• [Available records]
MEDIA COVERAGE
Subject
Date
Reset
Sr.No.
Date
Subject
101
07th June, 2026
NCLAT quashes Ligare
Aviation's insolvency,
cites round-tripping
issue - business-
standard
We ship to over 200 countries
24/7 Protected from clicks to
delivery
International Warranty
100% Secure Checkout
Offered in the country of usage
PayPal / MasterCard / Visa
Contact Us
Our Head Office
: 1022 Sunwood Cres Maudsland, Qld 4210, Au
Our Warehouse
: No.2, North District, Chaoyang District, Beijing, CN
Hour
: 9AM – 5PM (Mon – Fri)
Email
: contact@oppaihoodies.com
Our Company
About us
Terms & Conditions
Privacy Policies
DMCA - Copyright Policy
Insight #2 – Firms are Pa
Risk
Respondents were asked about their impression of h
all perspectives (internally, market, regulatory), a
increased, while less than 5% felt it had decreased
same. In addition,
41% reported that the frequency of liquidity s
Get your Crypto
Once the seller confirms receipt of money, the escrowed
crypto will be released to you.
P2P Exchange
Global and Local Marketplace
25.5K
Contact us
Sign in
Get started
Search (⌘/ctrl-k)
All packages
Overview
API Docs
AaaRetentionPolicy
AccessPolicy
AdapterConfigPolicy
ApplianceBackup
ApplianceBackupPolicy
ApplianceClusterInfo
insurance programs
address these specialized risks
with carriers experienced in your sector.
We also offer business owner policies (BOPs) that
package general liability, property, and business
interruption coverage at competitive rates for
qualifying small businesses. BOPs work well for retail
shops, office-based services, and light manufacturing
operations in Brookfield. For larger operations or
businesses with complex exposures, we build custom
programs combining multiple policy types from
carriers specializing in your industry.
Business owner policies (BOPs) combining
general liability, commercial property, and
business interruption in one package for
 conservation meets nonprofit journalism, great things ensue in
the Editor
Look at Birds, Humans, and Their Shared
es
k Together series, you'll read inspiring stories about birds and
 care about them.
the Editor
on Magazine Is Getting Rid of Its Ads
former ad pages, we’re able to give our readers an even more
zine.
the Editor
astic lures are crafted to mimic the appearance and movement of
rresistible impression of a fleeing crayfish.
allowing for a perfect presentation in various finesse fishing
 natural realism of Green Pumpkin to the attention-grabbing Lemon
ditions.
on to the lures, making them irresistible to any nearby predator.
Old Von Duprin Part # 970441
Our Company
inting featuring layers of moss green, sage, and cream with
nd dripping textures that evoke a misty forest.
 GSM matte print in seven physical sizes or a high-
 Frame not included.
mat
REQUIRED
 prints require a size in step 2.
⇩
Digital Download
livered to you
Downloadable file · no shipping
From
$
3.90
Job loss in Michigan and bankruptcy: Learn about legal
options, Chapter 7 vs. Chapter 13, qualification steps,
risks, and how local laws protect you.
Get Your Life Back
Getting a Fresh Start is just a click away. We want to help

• [Aim of the exercise] Search the entries for the word "carriers" and pick out every line that holds it.

• [Written reply]
with carriers experienced in your sector.
carriers specializing in your industry.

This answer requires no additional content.